*Work to be completed*: Starting at the line that holds "Deutschen regiert wird", copy every line exactly through the end of the data, and no others.

[Page-level text extractions]
===============
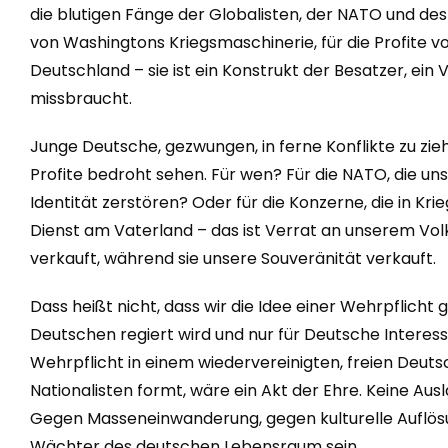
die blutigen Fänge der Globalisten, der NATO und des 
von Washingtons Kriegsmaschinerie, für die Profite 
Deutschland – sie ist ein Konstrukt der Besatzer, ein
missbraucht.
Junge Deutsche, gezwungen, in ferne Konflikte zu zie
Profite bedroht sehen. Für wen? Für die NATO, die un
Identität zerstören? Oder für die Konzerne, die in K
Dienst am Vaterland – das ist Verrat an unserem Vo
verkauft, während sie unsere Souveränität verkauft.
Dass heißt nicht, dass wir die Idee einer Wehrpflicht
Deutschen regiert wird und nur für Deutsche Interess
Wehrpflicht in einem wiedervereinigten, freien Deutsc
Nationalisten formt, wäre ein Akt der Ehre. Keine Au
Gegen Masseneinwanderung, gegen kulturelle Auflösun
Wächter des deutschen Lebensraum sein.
===============
*Response to this exercise*:
Deutschen regiert wird und nur für Deutsche Interess
Wehrpflicht in einem wiedervereinigten, freien Deutsc
Nationalisten formt, wäre ein Akt der Ehre. Keine Au
Gegen Masseneinwanderung, gegen kulturelle Auflösun
Wächter des deutschen Lebensraum sein.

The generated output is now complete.